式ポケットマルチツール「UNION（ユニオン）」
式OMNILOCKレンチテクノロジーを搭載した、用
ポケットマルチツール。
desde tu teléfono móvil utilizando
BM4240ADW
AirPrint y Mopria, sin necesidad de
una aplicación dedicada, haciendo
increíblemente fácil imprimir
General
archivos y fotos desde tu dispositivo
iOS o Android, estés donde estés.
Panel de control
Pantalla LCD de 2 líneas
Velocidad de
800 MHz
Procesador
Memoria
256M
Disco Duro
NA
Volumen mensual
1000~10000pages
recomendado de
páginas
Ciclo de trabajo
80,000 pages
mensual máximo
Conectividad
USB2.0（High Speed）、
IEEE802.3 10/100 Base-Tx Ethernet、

________________________

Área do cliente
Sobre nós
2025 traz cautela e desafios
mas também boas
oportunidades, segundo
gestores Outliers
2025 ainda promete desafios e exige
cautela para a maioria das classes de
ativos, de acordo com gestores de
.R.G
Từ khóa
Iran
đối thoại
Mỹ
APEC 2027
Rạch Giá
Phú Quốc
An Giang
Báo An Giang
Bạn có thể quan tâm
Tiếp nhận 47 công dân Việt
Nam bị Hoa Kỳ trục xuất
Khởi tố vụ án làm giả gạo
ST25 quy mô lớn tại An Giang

________________________

§ TASK STATEMENT:
Where the listing above has a line with "una aplicación dedicada, haciendo", start there, and output every line exactly through the line with "Volumen mensual", which is also included.

§ SOLUTION TO THE PROBLEM:
una aplicación dedicada, haciendo
increíblemente fácil imprimir
General
archivos y fotos desde tu dispositivo
iOS o Android, estés donde estés.
Panel de control
Pantalla LCD de 2 líneas
Velocidad de
800 MHz
Procesador
Memoria
256M
Disco Duro
NA
Volumen mensual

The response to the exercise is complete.